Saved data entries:
+--

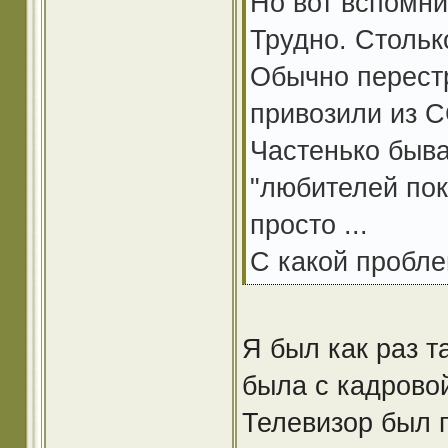
Но вот вспомни
Трудно. Стольк
Обычно перестр
привозили из С
Частенько быва
"любителей пок
просто ...
С какой пробл
Я был как раз т
была с кадровой
Телевизор был п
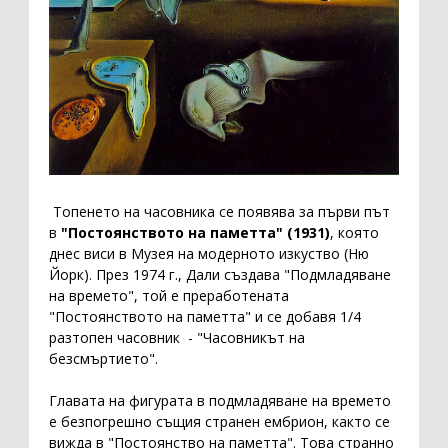
Топенето на часовника се появява за първи път
в
"Постоянството на паметта" (1931)
, която
днес виси в Музея на модерното изкуство (Ню
Йорк). През 1974 г., Дали създава "Подмладяване
на времето", той е преработената
"Постоянството на паметта" и се добавя 1/4
разтопен часовник - "Часовникът на
безсмъртието".
Главата на фигурата в подмладяване на времето
е безпогрешно същия странен ембрион, както се
вижда в "Постоянство на паметта". Това странно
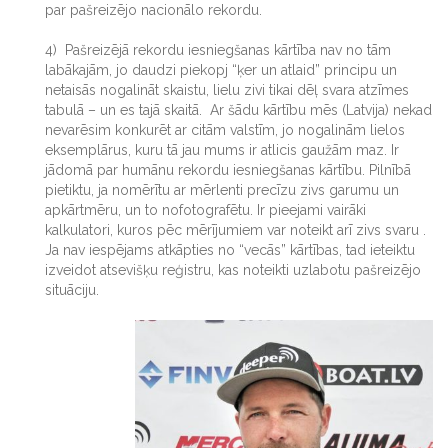
par pašreizējo nacionālo rekordu.
4) Pašreizējā rekordu iesniegšanas kārtība nav no tām
labākajām, jo daudzi piekopj “ķer un atlaid” principu un
netaisās nogalināt skaistu, lielu zivi tikai dēļ svara atzīmes
tabulā – un es tajā skaitā. Ar šādu kārtību mēs (Latvija) nekad
nevarēsim konkurēt ar citām valstīm, jo nogalinām lielos
eksemplārus, kuru tā jau mums ir atlicis gaužām maz. Ir
jādomā par humānu rekordu iesniegšanas kārtību. Pilnībā
pietiktu, ja nomērītu ar mērlenti precīzu zivs garumu un
apkārtmēru, un to nofotografētu. Ir pieejami vairāki
kalkulatori, kuros pēc mērījumiem var noteikt arī zivs svaru .
Ja nav iespējams atkāpties no “vecās” kārtības, tad ieteiktu
izveidot atsevišķu reģistru, kas noteikti uzlabotu pašreizējo
situāciju.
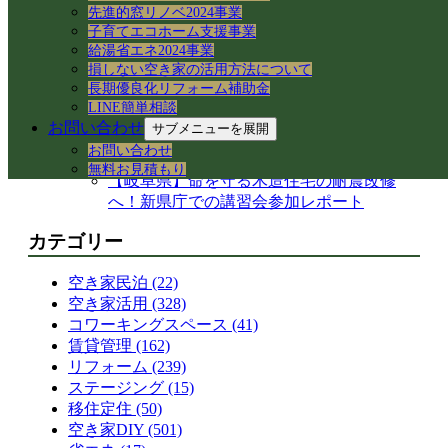
換！アダプター適合の注意点と水漏れ対策
先進的窓リノベ2024事業
子育てエコホーム支援事業
岐阜県各務原市の空き家・賃貸管理｜入居
給湯省エネ2024事業
者募集とDIY補修のリアル
損しない空き家の活用方法について
【岐阜県各務原市】事務所の大掃除＆床ワ
長期優良化リフォーム補助金
ックス掛けを実施！綺麗な職場環境を保つ
LINE簡単相談
手順とコツ
お問い合わせ
サブメニューを展開
岐阜県各務原市｜減築リフォームとテラス
お問い合わせ
屋根下の土間コンクリート工事
無料お見積もり
【岐阜県】命を守る木造住宅の耐震改修
へ！新県庁での講習会参加レポート
カテゴリー
空き家民泊 (22)
空き家活用 (328)
コワーキングスペース (41)
賃貸管理 (162)
リフォーム (239)
ステージング (15)
移住定住 (50)
空き家DIY (501)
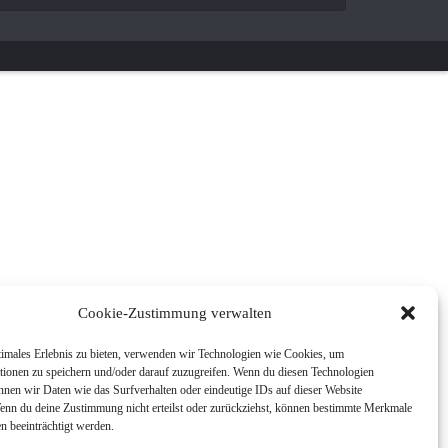
Cookie-Zustimmung verwalten
timales Erlebnis zu bieten, verwenden wir Technologien wie Cookies, um
tionen zu speichern und/oder darauf zuzugreifen. Wenn du diesen Technologien
nnen wir Daten wie das Surfverhalten oder eindeutige IDs auf dieser Website
Wenn du deine Zustimmung nicht erteilst oder zurückziehst, können bestimmte Merkmale
n beeinträchtigt werden.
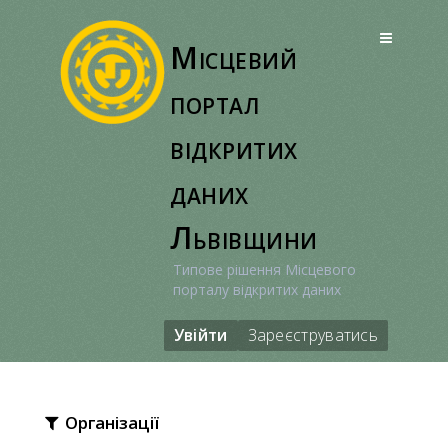
Перейти
до
Місцевий
вмісту
портал
відкритих
даних
Львівщини
Типове рішення Місцевого
порталу відкритих даних
Увійти
Зареєструватись
Організації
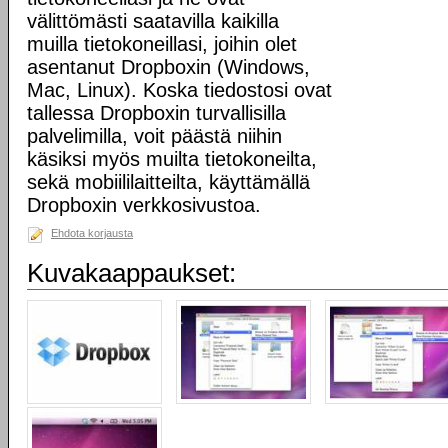
välittömästi saatavilla kaikilla
muilla tietokoneillasi, joihin olet
asentanut Dropboxin (Windows,
Mac, Linux). Koska tiedostosi ovat
tallessa Dropboxin turvallisilla
palvelimilla, voit päästä niihin
käsiksi myös muilta tietokoneilta,
sekä mobiililaitteilta, käyttämällä
Dropboxin verkkosivustoa.
Ehdota korjausta
Kuvakaappaukset:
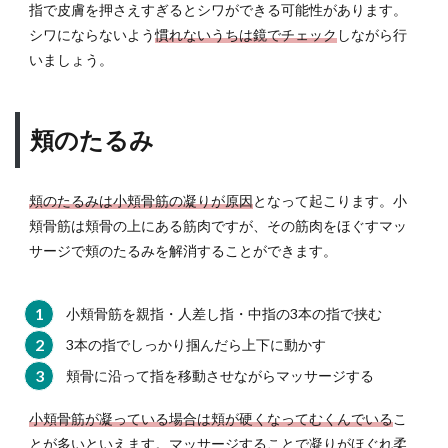
指で皮膚を押さえすぎるとシワができる可能性があります。
シワにならないよう
慣れないうちは鏡でチェック
しながら行
いましょう。
頬のたるみ
頬のたるみは小頬骨筋の凝りが原因
となって起こります。小
頬骨筋は頬骨の上にある筋肉ですが、その筋肉をほぐすマッ
サージで頬のたるみを解消することができます。
小頬骨筋を親指・人差し指・中指の3本の指で挟む
3本の指でしっかり掴んだら上下に動かす
頬骨に沿って指を移動させながらマッサージする
小頬骨筋が凝っている場合は頬が硬くなってむくんでいる
こ
とが多いといえます。マッサージすることで凝りがほぐれ柔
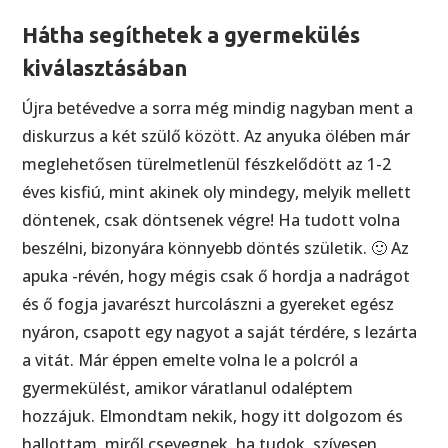
Hátha segíthetek a gyermekülés
kiválasztásában
Újra betévedve a sorra még mindig nagyban ment a
diskurzus a két szülő között. Az anyuka ölében már
meglehetősen türelmetlenül fészkelődött az 1-2
éves kisfiú, mint akinek oly mindegy, melyik mellett
döntenek, csak döntsenek végre! Ha tudott volna
beszélni, bizonyára könnyebb döntés születik. 🙂 Az
apuka -révén, hogy mégis csak ő hordja a nadrágot
és ő fogja javarészt hurcolászni a gyereket egész
nyáron, csapott egy nagyot a saját térdére, s lezárta
a vitát. Már éppen emelte volna le a polcról a
gyermekülést, amikor váratlanul odaléptem
hozzájuk. Elmondtam nekik, hogy itt dolgozom és
hallottam, miről csevegnek, ha tudok, szívesen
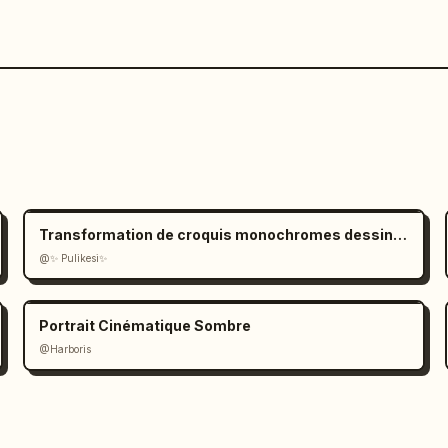
Transformation de croquis monochromes dessinés à la main
@✨ Pulikesi✨
Portrait Cinématique Sombre
@Harboris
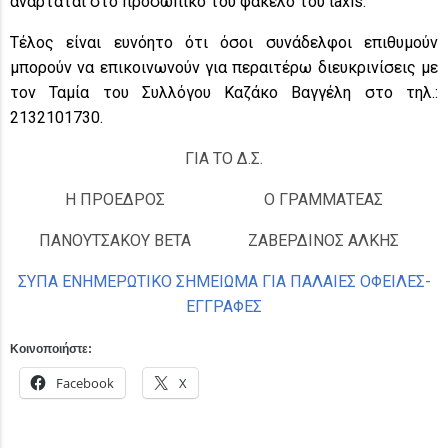
αναρτάται στο προσωπικό του φάκελο του taxis.
Τέλος είναι ευνόητο ότι όσοι συνάδελφοι επιθυμούν
μπορούν να επικοινωνούν για περαιτέρω διευκρινίσεις με
τον Ταμία του Συλλόγου Καζάκο Βαγγέλη στο τηλ.:
2132101730.
ΓΙΑ ΤΟ Δ.Σ.
Η ΠΡΟΕΔΡΟΣ
Ο ΓΡΑΜΜΑΤΕΑΣ
ΠΑΝΟΥΤΣΑΚΟΥ ΒΕΤΑ
ΖΑΒΕΡΔΙΝΟΣ ΑΛΚΗΣ
ΣΥΠΑ ΕΝΗΜΕΡΩΤΙΚΟ ΣΗΜΕΙΩΜΑ ΓΙΑ ΠΑΛΑΙΕΣ ΟΦΕΙΛΕΣ-
ΕΓΓΡΑΦΕΣ
Κοινοποιήστε:
Facebook
X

+--

→ **INSTRUCTIONS TO FOLLOW**:
In the data above, which lines have "pašreizējo"? Report each of them.

→ **WRITTEN SOLUTION**:
par pašreizējo nacionālo rekordu.
izveidot atsevišķu reģistru, kas noteikti uzlabotu pašreizējo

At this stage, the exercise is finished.